Re: KafkaIO does not make use of Kafka Consumer Groups [kafka] [java] [io]

Posted by Shahar Frank <sr...@gmail.com>.
Hi Daniel,

I think I've already answered these in a previous email but let me answer
them again.

I was specifically responding to quoted points from your last email. I
> really don't understand why you, as a user, care if the implementation of
> the framework is using consumer groups or not as long as it has the
> throughput you need and is correct. If there is something specific this
> would be useful for, like monitoring or metrics, it seems a reasonable
> feature request to me to ask to reflect the progress state in a kafka
> consumer group, but not to use the underlying assignment mechanism for the
> reasons stated above.
>

I do care for a couple of reasons:
1) Introducing risk with a technology that non one knows in the company vs.
a technology people know and trust (i.e.

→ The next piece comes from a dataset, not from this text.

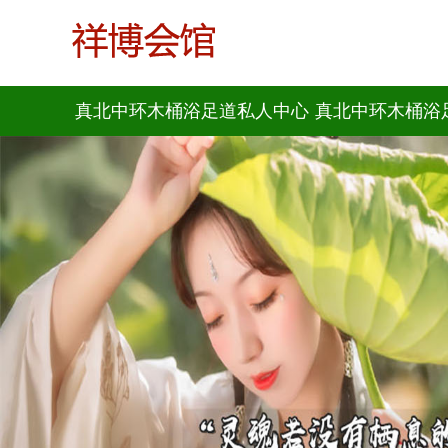
真北中环木桶浴足道私人中心
真北中环木桶浴
首页
项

Kafka Consumer Groups)
2) A multitude of alerting, monitoring and other observability tools that
are using consumer groups will not be usable and new solutions would be
required
3) Expert knowhow on managing (and sometimes fixing) issues with Kafka in
the company will become useless - and this in turn introduces risk to
projects

If you want to run in a single machine application mode, you can try
> setting the `flinkMaster` parameter to `[local]`, which should launch an
> inline flink runner just for your pipeline. If you want to have a scaling
> out cluster per-application, you can launch a repeatable flink cluster with
> kubernetes on a per-application basis pretty easily.

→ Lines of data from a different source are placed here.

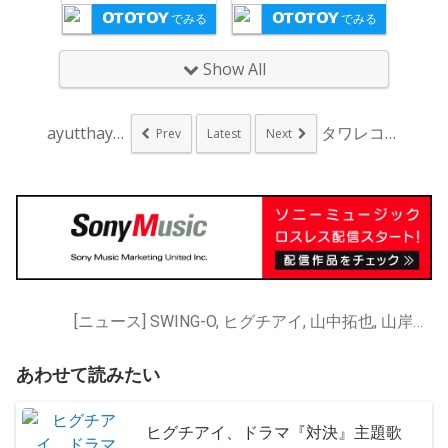
でみる
でみる
Show All
ayutthaya、...
タワレコ「LIVE ...
Prev
Latest
Next
[ニュース] SWING-O, ヒグチアイ, 山中拓也, 山岸竜之介
あわせて読みたい
ヒグチアイ、ドラマ『対決』主題歌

I do agree that a Flink cluster is a great solution and have maintained a
few in my time.
Sadly in our use case I have to consider constraints set by security and
platform teams and that will take time.
By the time these follow through it is very likely that the decision to use
Beam would have fallen in favor of other solutions (i.e. Kafka Streams,
Camel and others) and this would be a shame in my view. It is very unlikely
that once taken this decision would be reversed for a long time.

Given that a Flink cluster is not an option for me at this point I have
been trying to push a solution where instances of a Beam pipeline are run
"disconnected" using a DIrectRunner or (better even) a FlinkRunner in local
standalone mode (as you're suggesting) - and like you suggested we are
running those using a K8s deployment which allows us to scale up a required.
The issue is if more than one pod attempts to run the pipeline - they will
not split the partitions between them but rather each would consume ALL
partitions and the output would include as many duplications as the number
of pods. This solution will then not be able to scale up horizontally.

That is exactly why I'm trying to suggest using consumer groups.
In this attempt I created - here
<https://github.com/srfrnk/demo/blob/cg-reader/beam-kafka2file/src/main/java/kafka/Read.java>
-  I've already shown it is possible (albeit I admit with limitations such
as you described) to use consumer groups and effectively allow our use case
to run on a scaled up K8s deployment of DirectRunners.

And again finally my question is why should Kafka be treated differently
from other messaging systems like SQS and PubSub for which it seems Beam
does not attempt to manage the distribution strategy as well the mechanism
for managing processed (committed) messages?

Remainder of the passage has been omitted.